- Problem to work on -
If a line in the records below contains the word "pour", copy it.

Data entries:
***

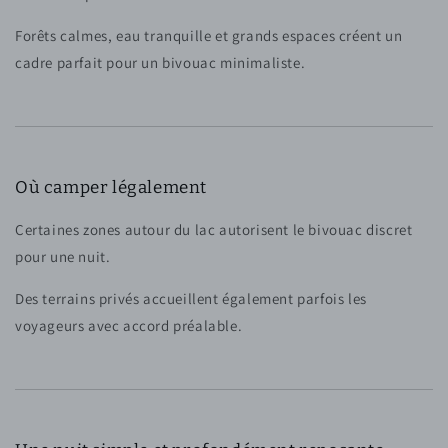
Forêts calmes, eau tranquille et grands espaces créent un
cadre parfait pour un bivouac minimaliste.
Où camper légalement
Certaines zones autour du lac autorisent le bivouac discret
pour une nuit.
Des terrains privés accueillent également parfois les
voyageurs avec accord préalable.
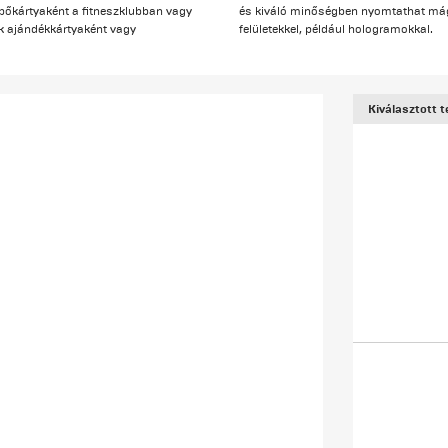
lépőkártyaként a fitneszklubban vagy
és kiváló minőségben nyomtathat mág
 ajándékkártyaként vagy
felületekkel, például hologramokkal.
Kiválasztott 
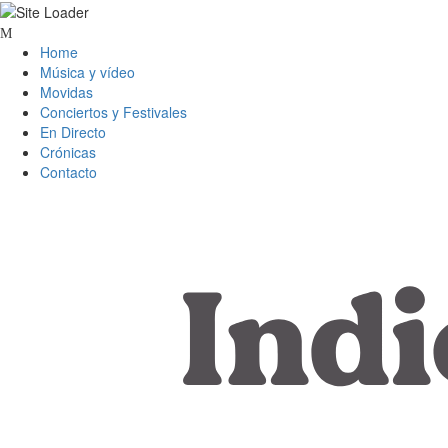
Skip
to
Home
content
Música y vídeo
Movidas
Conciertos y Festivales
En Directo
Crónicas
Contacto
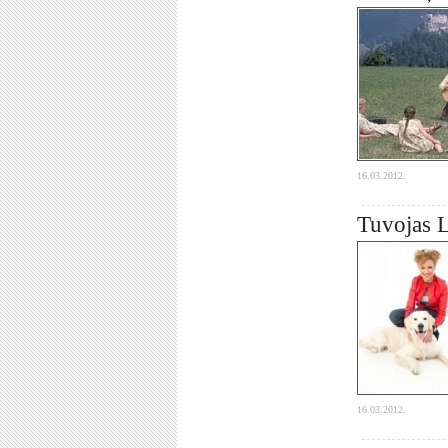
16.03.2012.
Tuvojas 
16.03.2012.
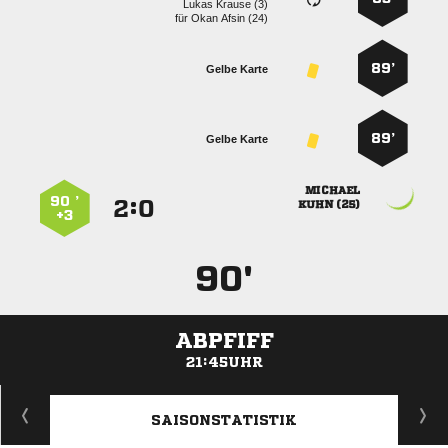
  
für
  
89’
Gelbe Karte
89’
Gelbe Karte

90 ’
:


 
+3
90'
ABPFIFF
21:45UHR
ANZEIGE
SAISONSTATISTIK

***

- Solution to the exercise -
cadre parfait pour un bivouac minimaliste.
pour une nuit.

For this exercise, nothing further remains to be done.